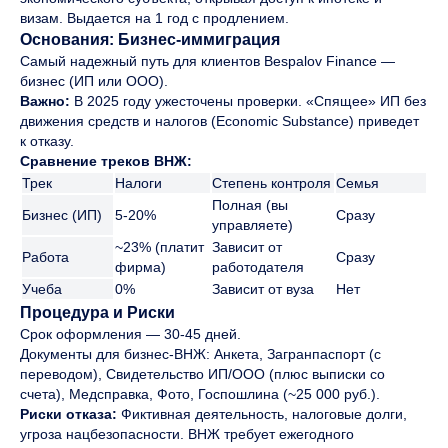
визам. Выдается на 1 год с продлением.
Основания: Бизнес-иммиграция
Самый надежный путь для клиентов Bespalov Finance —
бизнес (ИП или ООО).
Важно:
В 2025 году ужесточены проверки. «Спящее» ИП без
движения средств и налогов (Economic Substance) приведет
к отказу.
Сравнение треков ВНЖ:
Трек
Налоги
Степень контроля
Семья
Полная (вы
Бизнес (ИП)
5-20%
Сразу
управляете)
~23% (платит
Зависит от
Работа
Сразу
фирма)
работодателя
Учеба
0%
Зависит от вуза
Нет
Процедура и Риски
Срок оформления — 30-45 дней.
Документы для бизнес-ВНЖ: Анкета, Загранпаспорт (с
переводом), Свидетельство ИП/ООО (плюс выписки со
счета), Медсправка, Фото, Госпошлина (~25 000 руб.).
Риски отказа:
Фиктивная деятельность, налоговые долги,
угроза нацбезопасности. ВНЖ требует ежегодного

========================================

What needs to be done:
Transcribe each entry precisely as given, leaving the pictures out.

Solution below:
визам. Выдается на 1 год с продлением.
Основания: Бизнес-иммиграция
Самый надежный путь для клиентов Bespalov Finance —
бизнес (ИП или ООО).
Важно:
В 2025 году ужесточены проверки. «Спящее» ИП без
движения средств и налогов (Economic Substance) приведет
к отказу.
Сравнение треков ВНЖ:
Трек
Налоги
Степень контроля
Семья
Полная (вы
Бизнес (ИП)
5-20%
Сразу
управляете)
~23% (платит
Зависит от
Работа
Сразу
фирма)
работодателя
Учеба
0%
Зависит от вуза
Нет
Процедура и Риски
Срок оформления — 30-45 дней.
Документы для бизнес-ВНЖ: Анкета, Загранпаспорт (с
переводом), Свидетельство ИП/ООО (плюс выписки со
счета), Медсправка, Фото, Госпошлина (~25 000 руб.).
Риски отказа:
Фиктивная деятельность, налоговые долги,
угроза нацбезопасности. ВНЖ требует ежегодного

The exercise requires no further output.